Comprendre la formation des prix de l’électricité dans le marché libre et non faussé. Nos choix politiques dans nos communes à la Métropole, à la région ou au conseil général ne sont pas neutres !!

, par  Gilles Pereyron , popularité : 6%

Décomposition de la facture : fourniture, réseaux, taxes

Les grilles tarifaires TTC dissimulent des mécanismes de formation des prix d’une grande complexité : 3 secteurs différents « la part fourniture », « la part acheminement », « les Taxes »

  • 38% de la facture d’électricité correspond à la ’part fourniture’, à savoir la rémunération du fournisseur d’électricité pour ses approvisionnements (donc la rémunération de la production) et pour ses coûts de commercialisation (gestion de la relation-client, facturation...). c’est la part ouverte à la concurrence soit le prix des tarifs réglementés d’EDF, soit le prix des fournisseurs dit « alternatifs » comme Direct Energie, Enercoop, Engie ect …... Mais pour l’essentiel ces fournisseurs ne produisent pas l’électricité soit ils l’achètent sur la marché de la bourse, soit avec le tarif de l’ARENH [1], soit directement à des petits producteurs hydraulique comme Enercoop. (je reviendrai plus bas sur le sujet)
  • Les tarifs d’acheminement de l’électricité sur les réseaux de transport et de distribution représentent de leur côté 27% de la facture. Ces deux activités sont en situation de monopole naturel et sont confiées exclusivement à RTE (filiale d’EDF) pour la partie transport (lignes haute tension) et en grande majorité à ENEDIS (ex-ERDF et filiale d’EDF) pour la partie distribution (basse et moyenne tension, gestion des compteurs et des raccordements). Quel que soit le fournisseur, les tarifs d’acheminement sont identiques.
  • Enfin, les quatre taxes pesant sur l’électricité sont en constante hausse et pèsent 35% de la facture du consommateur final : (Quel que soit le fournisseur les taxes sont identiques).
  • La TVA s’applique à taux réduit sur l’abonnement (5,5%) et à taux plein sur les consommations d’électricité et sur les autres taxes (20%).
  • La CSPE (Contribution au Service Public de l’Electricité) permet notamment de financer les tarifs de rachat élevés des énergies renouvelables comme l’éolien et le photovoltaïque. Au 1er janvier 2019, la CSPE est de 22,5€/MWh en HT, soit près de 15% du prix du kWh HT. Cette taxe à augmenté de 650% depuis sa création en 2003. En 2025, la CRE estime que la CSPE devrait dépasser les 30€/MWh.
  • La CTA (Contribution Tarifaire d’Acheminement) finance le régime spécial de retraite des industries électriques et gazières (IEG), principalement le personnel d’EDF et d’Engie (0,8% de la facture)
  • Les TCFE (Taxes sur la Consommation Finale d’Electricité, deux taxes la TCCFE les communes, et la TDCFE les conseils généraux) sont des taxes locales, variables selon la commune et le département concerné. Les TCFE permettent de financer les collectivités locales, c’est pourquoi elles sont fixées par les communes (TCCFE). Pour la métropole de Lyon c’est la ville de Lyon et le SIGERLY pour les autres communes, qui gère cette taxe suite à une décision de toutes les communes du SIGERLY qui ont fixé le même taux (le maximum) ce qui a fait pour certaines communes qui avaient un taux moyen une augmentation des recettes pour elle et une augmentation de la facture d’électricité pour les Usagers ( comme à Pierre Bénite). Comme quoi une décision à première vue anodine à des répercussions sur les usagers.

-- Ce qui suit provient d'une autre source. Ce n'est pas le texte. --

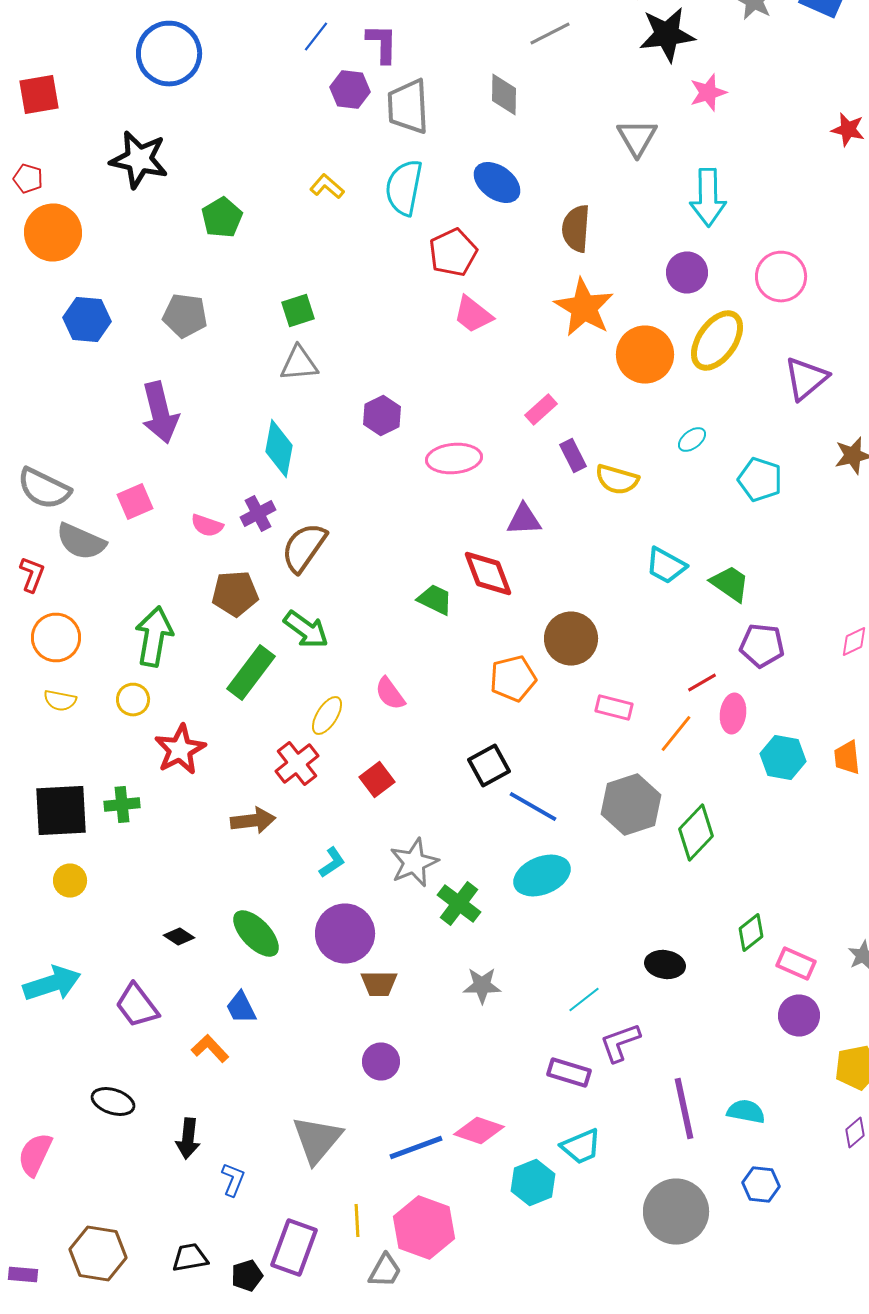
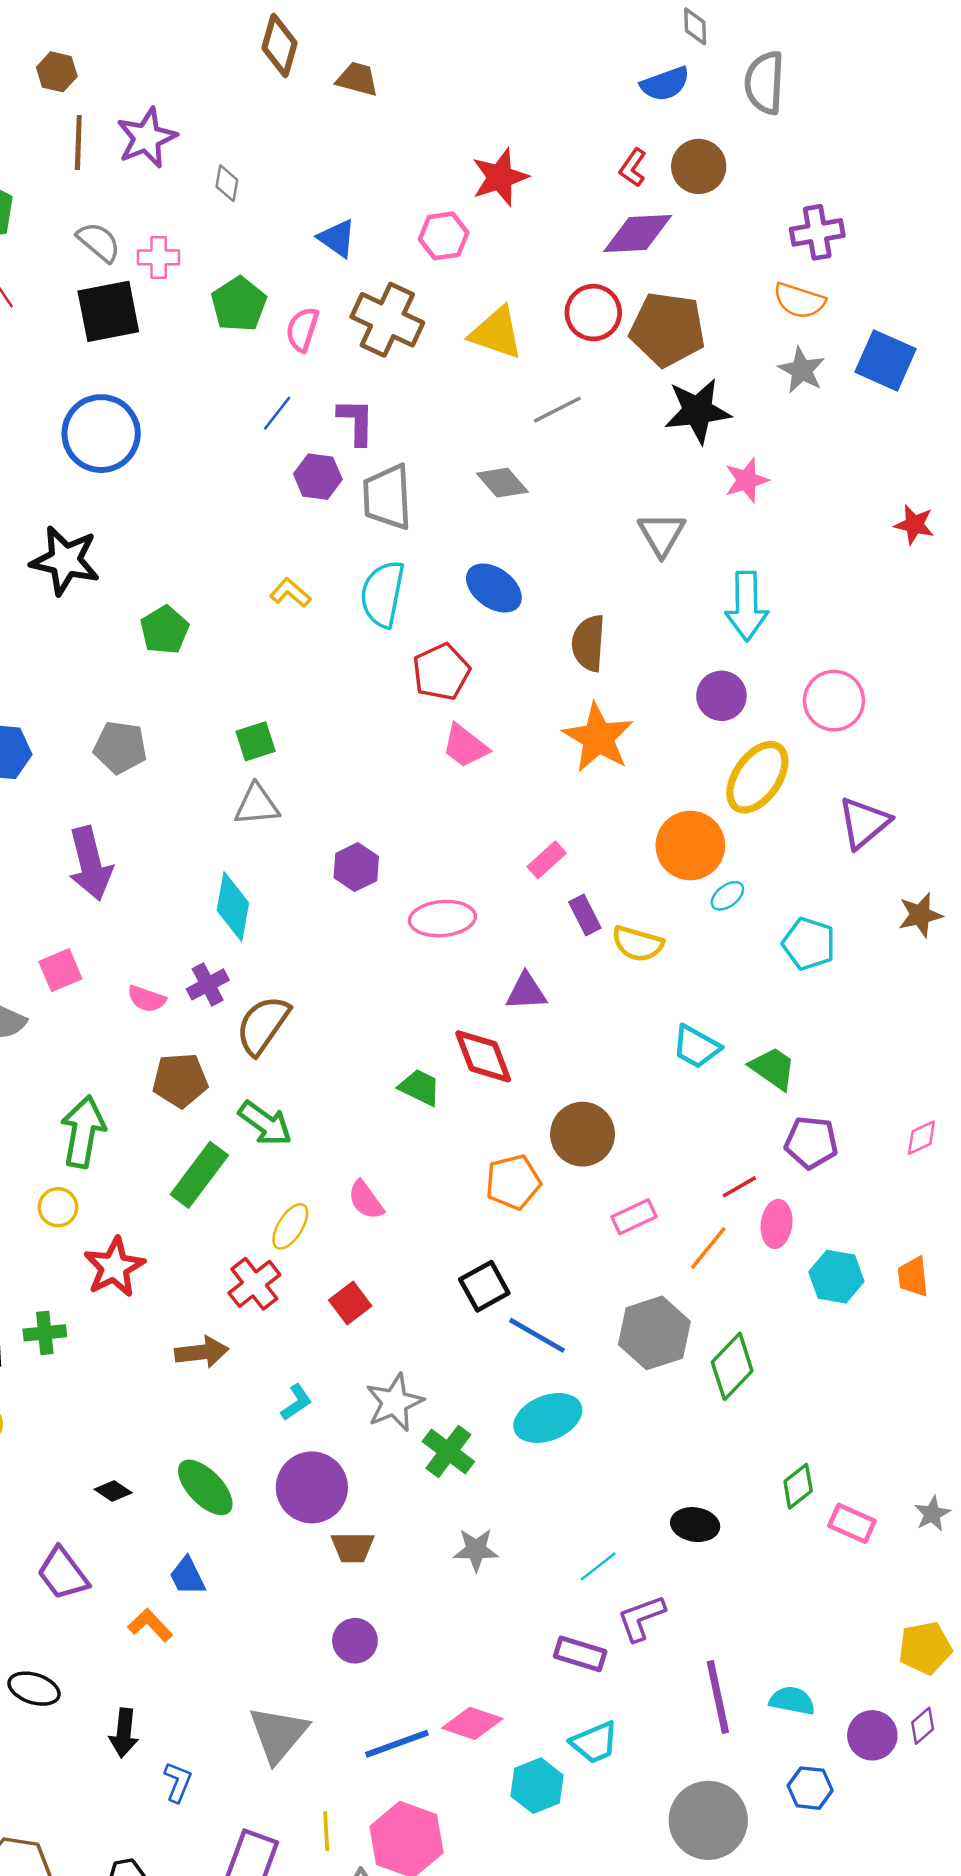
gray diamond: (504, 94) -> (502, 483), turned -42
orange circle: (645, 354) -> (690, 846), moved
pink rectangle: (614, 708) -> (634, 1217), turned -39
purple circle: (799, 1016) -> (872, 1735), moved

La somme touché par les communes n’est pas non plus neutre elle s’élève à 450000 euro pour St Genis Laval (+ de 2,25% des recettes) et plusieurs millions pour la ville de Lyon. Les TCFE sont payées par les particuliers et les petits et moyens professionnels dont la puissance du compteur est inférieure à 250 KVA. Les clients ayant un compteur d’une puissance supérieure à 250 KVA sont redevables, à la place, de la TICFE. En 2019, selon le lieu d’habitation, la TCFE est comprise entre 1,5 et 9,56 €/MWh, soit 6% e la facture TTC au maximum.

Comment sont décidées les évolutions de prix de l’électricité au tarif réglementé ?

La loi prévoit que les tarifs réglementés doivent couvrir les coûts de l’opérateur historique EDF. Chaque semestre, la Commission de Régulation de l’Energie (CRE) se penche sur les comptes d’EDF et de ses différentes filiales pour définir un pourcentage de hausse ou de baisse des tarifs réglementés qui permette de respecter ce principe. Il revient ensuite au gouvernement d’entériner cette évolution. Au sein des prix hors toutes taxes définis par cet arrêté, on retrouve une part correspondant au Tarifs d’Utilisation des Réseaux Publics d’Electricité (TURPE) qui vient rémunérer les gestionnaires de réseau RTE et ENEDIS (ex ERDF). Le TURPE fait l’objet d’études spécifiques de la CRE conduisant à des programmes d’encadrement pluriannuel de son augmentation.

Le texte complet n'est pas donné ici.